» **WHAT IS EXPECTED**:
Look through the material below and report every line that includes "October".

┌────────

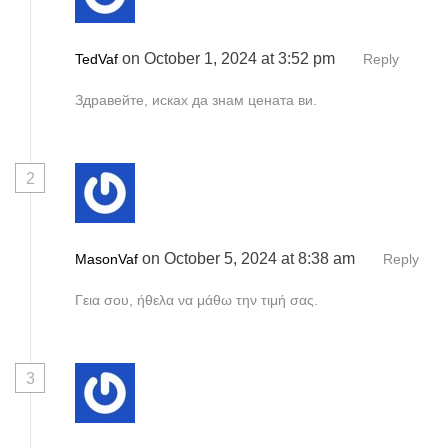
a
t
on October 1, 2024 at 3:52 pm
TedVaf
Reply
i
Здравейте, исках да знам цената ви.
o
n
2
on October 5, 2024 at 8:38 am
MasonVaf
Reply
Γεια σου, ήθελα να μάθω την τιμή σας.
3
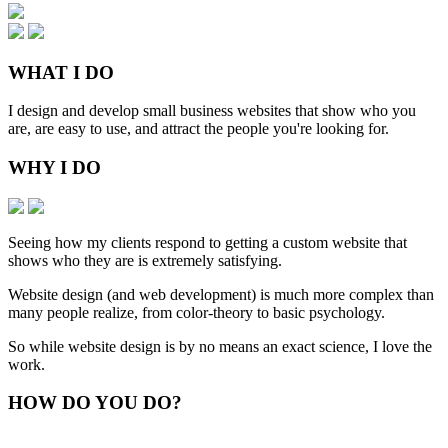
WHAT
I DO
I design and develop small business websites that show who you
are, are easy to use, and attract the people you're looking for.
WHY
I DO
Seeing how my clients respond to getting a custom website that
shows who they are is extremely satisfying.
Website design (and web development) is much more complex than
many people realize, from color-theory to basic psychology.
So while website design is by no means an exact science, I love the
work.
HOW
DO YOU DO
?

└────────

» **ANSWER TO THE EXERCISE**:
on October 1, 2024 at 3:52 pm
on October 5, 2024 at 8:38 am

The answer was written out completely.